Stormy Springs...Another installment of the Lit Soap Opera

Niether Rocky nor Stormy will come to the conclusion that it is best to leave thier personal lives in the privacy of thier own mailbox, and continue to spew hatred toward one another, and then get mad at those of us who even attempt to give them some helpful advice telling us its none of our business?
 
Good try Todd...but not really in soap opera form...

:p
 
Now this is getting interesting...

Ya'll, don't really think I would get mad, huh? Like I already said, I can't or won't flame anyone for speaking their minds. This is what I like about this place, you get feed back, good or bad....and then it's on to the next problem, joke, compliment, opinion or whatever.

I gotta say that the title, "Stormy Springs", was a good one. LOL. Think I'll sit back now and let ya'll have at me for a while. Go ahead, I can take it....oh wait, let me light up first. Ok, fire away.
 
With a flick of her hair and an indignant huff, Stormy stormed off to sulk. Rocky Springs looks both concerned and indifferent. Stormy turns to glare over her shoulder and slowly lifts a glass of wine to her deep red lips. She turns the glass up and downs the entire contents in one gulp then slings the glass against a photo taken of the two of them during happier times. The imagery was not lost on Rocky, as the dregs of the red wine slipped down his side of the portrait, resembling blood on his face.

Stormy breathed deeply, and her bosom heaved up and down hypnotically. Rocky's eyes were drawn to her cleavage, and then to her face. The anger was visible in her eyes. This excited him to no end. He had to have her now.

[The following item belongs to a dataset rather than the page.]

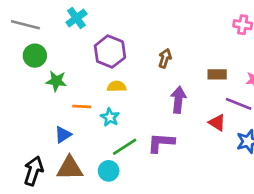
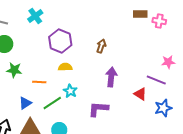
brown rectangle: (217, 74) -> (140, 14), moved
green star: (56, 81) -> (14, 70), moved
cyan star: (110, 117) -> (70, 91), moved
green line: (125, 147) -> (52, 103), moved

Rocky stepped to where stormy stood and touched her shoulder. She jerked away.

"Don't touch me, you bastard!!"

"But, dear, this fight wasn't MY fault. You know how you get at this time of the month."

"GET OUT!" she screamed.

Rocky stood his ground.

"I SAID GET OUT!!"

Rocky grabbed her by the arms and forcibly turned her around, then planted a kiss full on her lips. She tightened up ever so slightly, then the tension eased from her body, starting at her shoulders and going down her body. We leave them as one of Stormy's feet draw up in obvious pleasure at the kiss.
 
Stormy regains her composure and turns away from Rocky...

:p
 
In tearful sobbing fit, "Rocky I know you that I have implants, But i must tell you the truth..."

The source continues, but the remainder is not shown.